THE trouble with books is that they grow on you -- or, in other words, you grow on them. In still other words, you cannot do without books once you get into deep bonding with them. Though to many that may be a negative obsession, one must insist that such a habit should be considered far better than many other addictions such as alcohol or tobacco or endless cups of coffee, for example. For the loud-thinker, an endearing and enduring comradeship with books is the best thing to have happened in an otherwise routine life. He realises how books have made his life much easier to live, much better to enjoy, far more meaningful than that of many, many others for whom books are an unexplained -- even illogical -- anathema. What matters most in one’s relationship with books is the manner in which the books grow on one and one grows on books -- as if books cannot live happily without their best friend. Just as friends gravitate to one another, the books and their lovers, too, do similarly.
 
In today’s tech-savvy world where electronic or digital platforms are considered best for reading, books are still holding on to their own -- for the simple reason that the tech-friendly world is yet to find an equally effective replacement of the physical books on paper. That is another sweet trouble with books -- that they have no replacement in any science, no matter all sorts of devices -- that really come nowhere near the traditional books. Once you open a book, its pages consume you in their embrace. You read on and on, in search of more about the subject, and then suddenly comes the end of the book. That saddens you like nothing else does. For, that is like the end of your over-coffee meeting with friends in the corner cafe` down the lane. The subject -- a story or a poem or an essay, so to say -- has already gripped your attention and you do not want to lose that warm, cosy feeling being amid printed pages.
 
The romance, however, is not with only the printed pages.
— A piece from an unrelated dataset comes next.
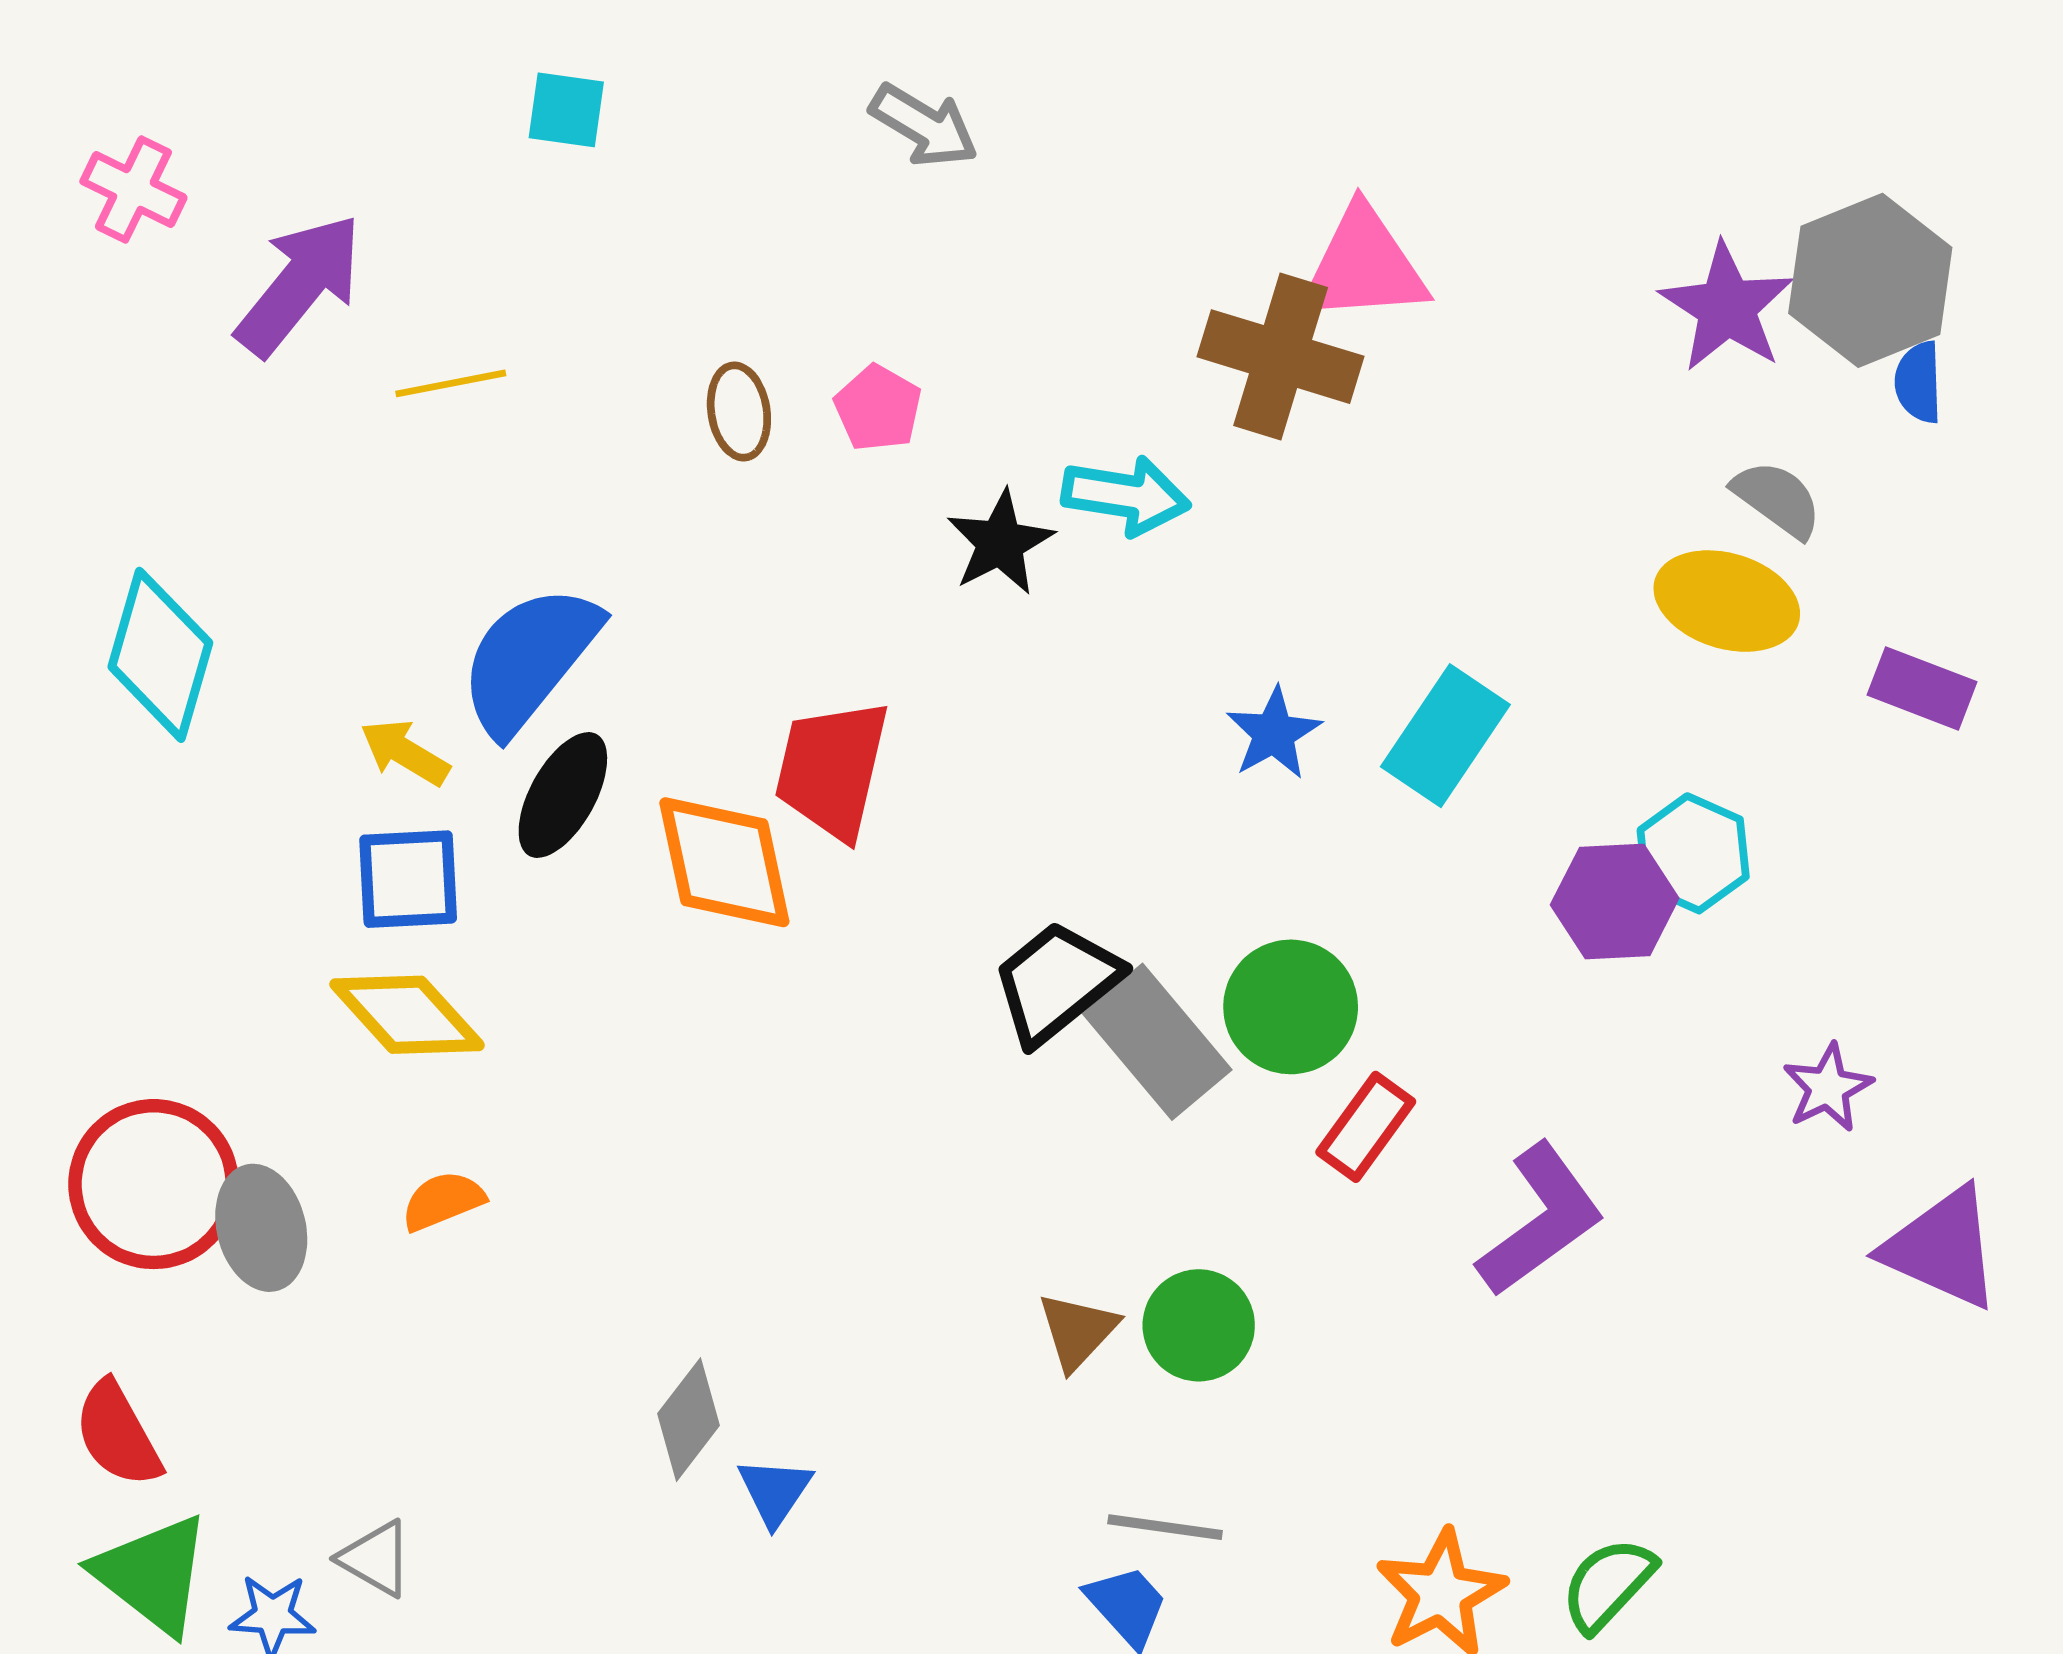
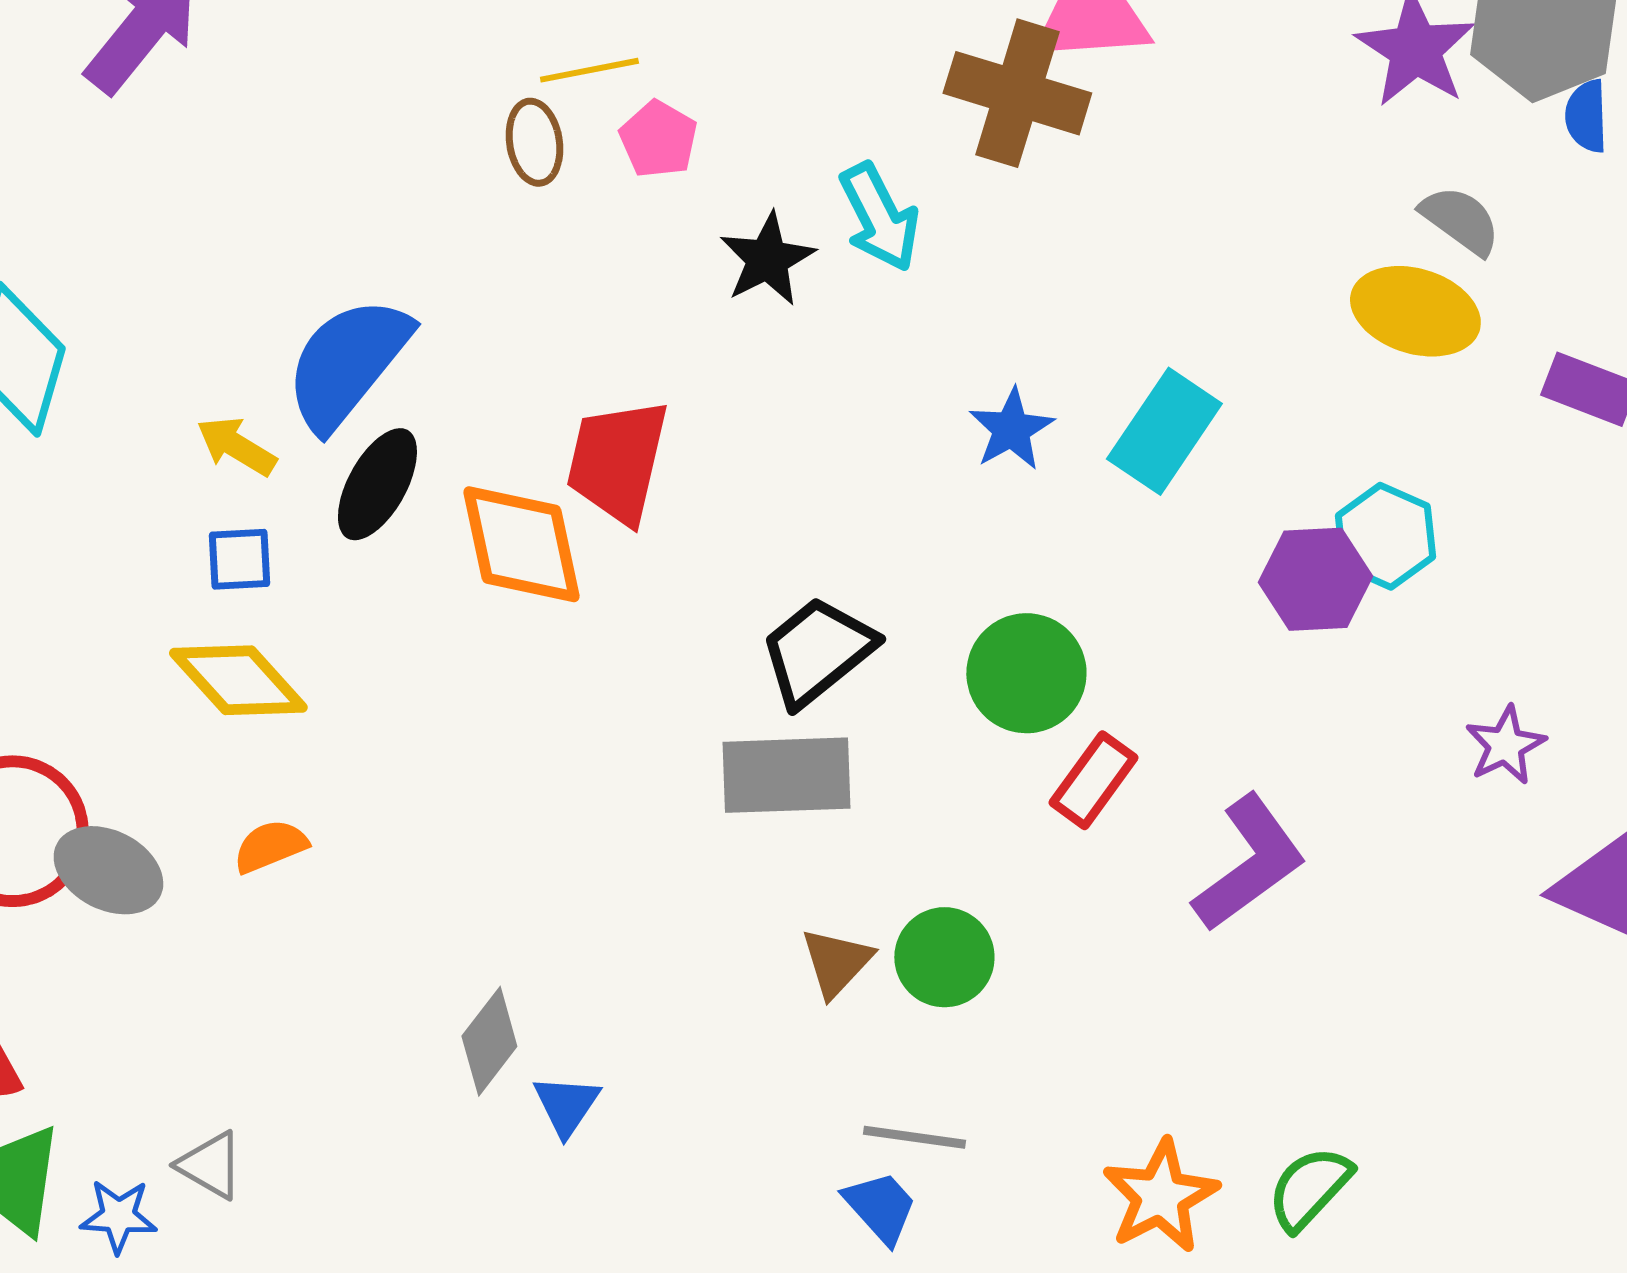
yellow line: (451, 383) -> (589, 70), moved
cyan arrow: (1126, 496) -> (879, 217), turned 54
blue square: (408, 879) -> (239, 559), size x0.7
gray rectangle: (1157, 1042) -> (786, 775), moved, turned -52
gray ellipse: (261, 1228) -> (108, 870), turned -49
It is also with the subject, with the author known or unknown, with one’s own mental state as one picks up the book. In certain mental states, certain books appear to be tremendously friendly. On other occasions, the same book may appear to be plainly hostile. But then, do not similar things happen in connection with humans as well? No matter all the explanations and justifications for reading books, one thing is more than clear -- that without books, life would have been such a massive and unending boredom!! Because there are books, life is happiness incarnate!